# Comparison¶

In this section we will compare the fast FFTKDE with three popular implementations.

This page is inspired by Kernel Density Estimation in Python, where Jake VanderPlas (the original author of the sklearn implementation) compared kernel density estimators in 2013.

Note

Times will vary from computer to computer, and should only be used to compare the relative speed of the algorithms. The CPU used here was an Intel Core i5-6400. The graph above shows the speed when using an Epanechnikov kernel, for various data sizes.

## Feature summary¶

The table below summarizes the features available across the libraries.

Feature / Library scipy sklearn statsmodels KDEpy.FFTKDE
Number of kernels 1 (gauss) 6 7 (6 slow) 9
Number of dimensions Any Any Any Any
Weighted data points No No Non-FFT Yes
Automatic bandwidth NR None NR, CV NR, ISJ
Time $$N=10^6$$ 42 s 22 s 0.27 s 0.01 s
Time $$N=10^2 \times 10^2$$ 0.5 s 1.6 s 1.3 s 0.005 s

The choice of kernel is typically not important, but it might be nice to experiment with different functions. Most users will be interested in 1D or 2D estimates, but it’s assuring to know that every implementation generalizes to arbitrary dimensions $$d$$. Being able to weight each data point individually and use a fast algorithm is a great benefit of FFTKDE, which is not found in the other libraries. statsmodels implements a fast algorithm for unweighed data using the Gaussian kernel in 1D, but everything else runs using a naive algorithm, which is many orders of magnitude slower.

Automatic bandwidth selection is not available out-of-the-box in sklearn, but every other implementation has one or more options. Normal reference rules (NR) assume a normal distribution when selecting the optimal bandwidth, cross validation (CV) minimizes an error function and the improved Sheather-Jones (ISJ) algorithm provides an asymptotically optimal bandwidth as the number of data points $$N \to \infty$$. The ISJ algorithm is also very robust to multimodal distributions, which NR is not.

The times for the one-dimensional $$N = 10^6$$ data points were computed taking the median of 5 runs. The kernel was Gaussian and the number of grid points were chosen to be $$n=2^{10}$$. The times for the 2D $$N=10^2 \times 10^2$$ data points were also based on the median of 5 runs using a Gaussian kernel.

## Speed in 1D¶

We run the algorithms 20 times on normally distributed data and compare the medians of the running times. The plot below compares the speed of the implementations with a Gaussian kernel.
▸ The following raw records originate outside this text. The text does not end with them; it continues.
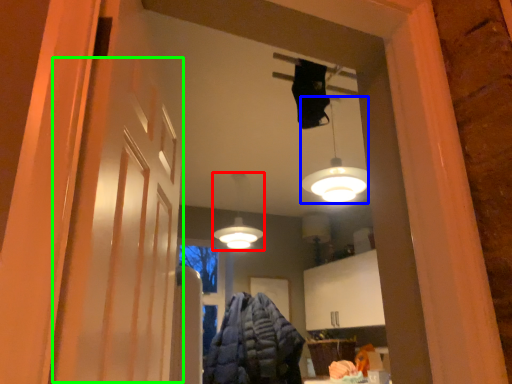 Question: Estimate the real-world distances between objects in this image. Which object is closer to lamp (highlighted by a red box), lamp (highlighted by a blue box) or barn door (highlighted by a green box)?

Choices:
 (A) lamp
 (B) barn door

Answer: (A) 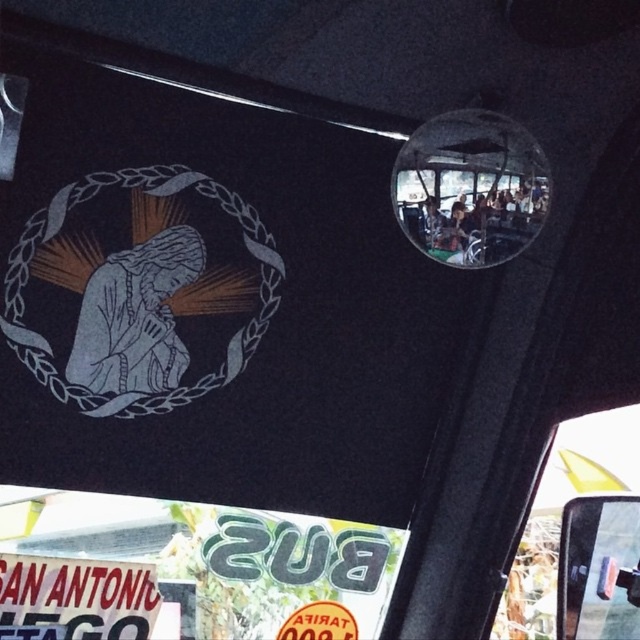 You are a passenger on a bus and want to know if you can reach both the matte silver emblem at center and the transparent glass window at lower right from your seat. The distance between them is 38.17 inches. If your arm can extend 36 inches, can you reach both objects without moving your seat?

The distance between the matte silver emblem at center and the transparent glass window at lower right is 38.17 inches. Since your arm can only extend 36 inches, you cannot reach both objects without moving your seat.

You are a passenger on a bus and notice two items above you. One is the matte silver emblem at center and the other is the white matte sign at lower left. Which of these items is taller?

The matte silver emblem at center has a greater height compared to the white matte sign at lower left, so the matte silver emblem at center is taller.

You are a passenger on the bus and want to take a photo of both the point at coordinates point[560,444] and point[68,568]. Which point will appear closer to the camera in the photo?

Point[68,568] will appear closer to the camera in the photo because it is physically closer to the camera than point[560,444]. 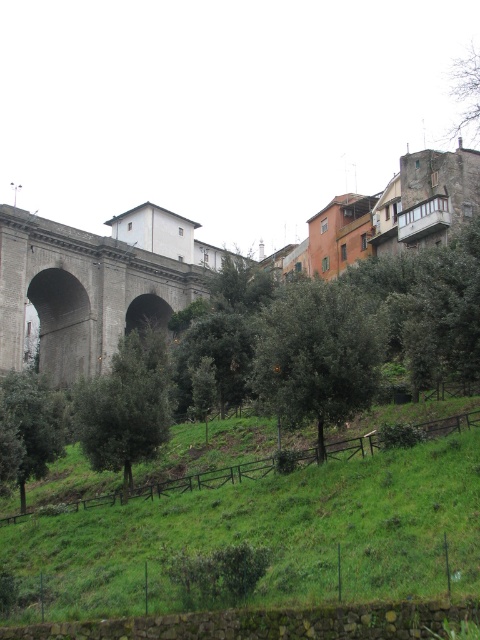 You are standing at the base of the green matte tree at center. Looking towards the large stone bridge on the left, which direction should you walk to reach the bridge?

Since the large stone bridge is on the left side of the image and the green matte tree at center is positioned at coordinates closer to the right side, you should walk towards the left to reach the bridge.

Consider the image. You are a city planner assessing the urban landscape. You need to determine if a new 10m tall statue can be placed between the gray stone bridge at upper left and the green matte tree at center without blocking the view of either. Considering their heights, is this feasible?

The gray stone bridge at upper left is taller than the green matte tree at center. Since the new statue is 10m tall, it could potentially block the view of both if placed between them, especially since the bridge is already taller. To avoid obstruction, the statue should be positioned elsewhere where its height won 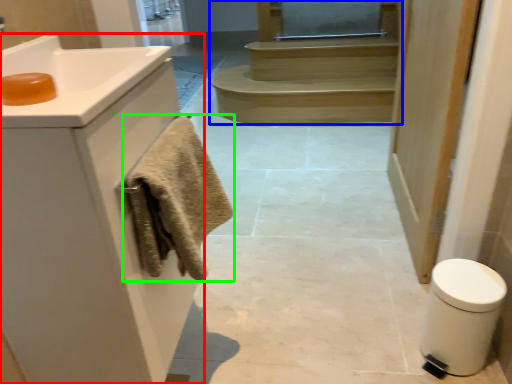 Question: Which is nearer to the bathroom cabinet (highlighted by a red box)? stairs (highlighted by a blue box) or bath towel (highlighted by a green box).

Choices:
 (A) stairs
 (B) bath towel

Answer: (B) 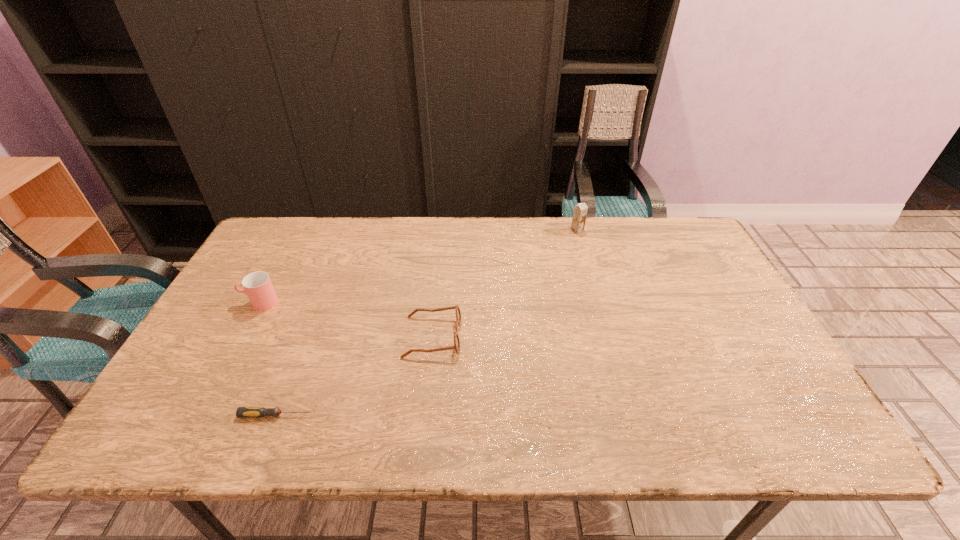 You are a GUI agent. You are given a task and a screenshot of the screen. Output one action in this format:
    pyautogui.click(x=<x>, y=<y>)
    Task: Click on the object that is the third nearest to the screwdriver
    Image resolution: width=960 pixels, height=540 pixels.
    Given the screenshot: What is the action you would take?
    pyautogui.click(x=580, y=211)

Locate which object ranks third in proximity to the screwdriver. Please provide its 2D coordinates. Your answer should be formatted as a tuple, i.e. [(x, y)], where the tuple contains the x and y coordinates of a point satisfying the conditions above.

[(580, 211)]

The width and height of the screenshot is (960, 540). In order to click on free location that satisfies the following two spatial constraints: 1. on the side of the leftmost object with the handle; 2. on the left side of the rightmost object in this screenshot , I will do [299, 230].

The image size is (960, 540). In order to click on free spot that satisfies the following two spatial constraints: 1. on the side of the second farthest object with the handle; 2. on the back side of the chocolate milk in this screenshot , I will do `click(299, 230)`. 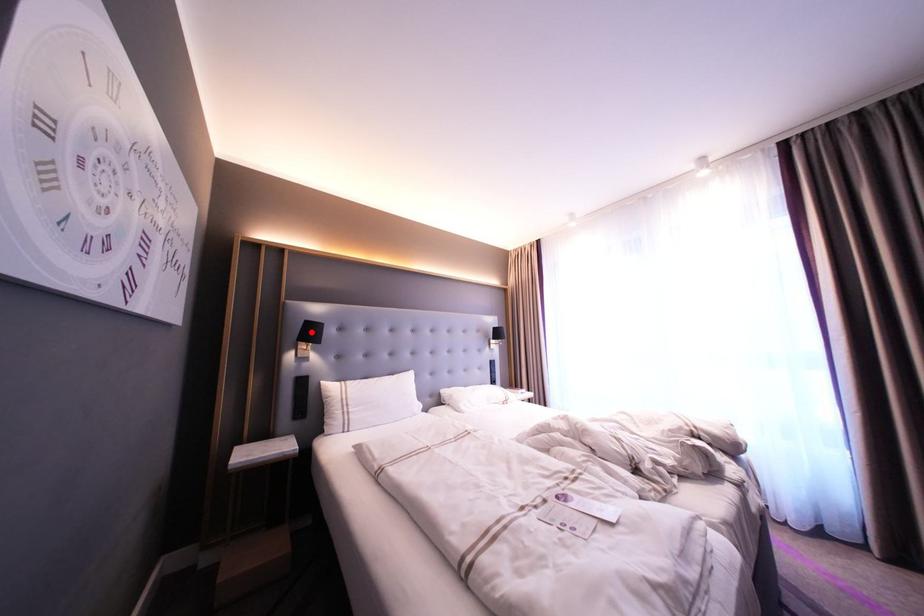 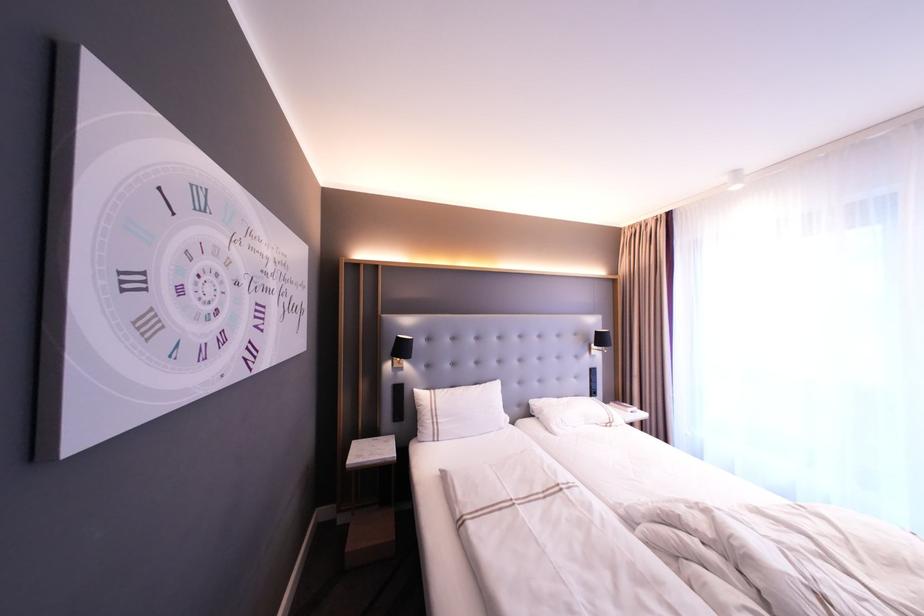 In the second image, find the point that corresponds to the highlighted location in the first image.

(402, 349) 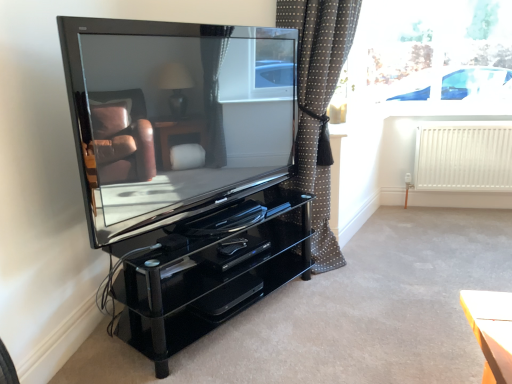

The 1D statsmodels implementation uses a similar algorithm when the kernel is Gaussian, and the performance is therefore somewhat comparable.

FFTKDE is initially slower because it solves a non-linear equation to obtain a support threshold for the Gaussian kernel (which does not have finite support). This is a constant cost, and as $$N \to \infty$$ the algorithm is orders of magnitude faster than the competitors. Switching to the Epanechnikov kernel (scipy falls back to Gaussian, the only kernel implemented) the picture is very different. FFTKDE knows the support and does not solve an equation, while statsmodels is now forced to use a naive algorithm. The difference is tremendous. ## Speed in 2D¶

We run the 2D algorithms 20 times on normally distributed data and compare medians of the running times. FFTKDE is fast because of the underlying algorithm – it implements a $$d$$-dimensional linear binning routine and uses $$d$$-dimensional convolution. ## Speed as dimension increases¶

We will now look at how FFTKDE performs as the dimensionality of the data increases. The plot below shows how speed is affected as the dimension $$d$$ increases across different number of data points $$N$$. The running time increases exponentially with $$d$$, and this is no surprise as the binning routine has a theoretical runtime $$\mathcal{O}(N 2^d )$$. The $$N$$-dimensional binning routine has runtime $$\mathcal{O}(N 2^d)$$, and the convolution (using FFT if needed) has runtime $$n \log n$$, where $$n$$ is the number of grid points. The runtime of the complete algorithm is $$\mathcal{O}\left( N2^d + n \log n\right)$$.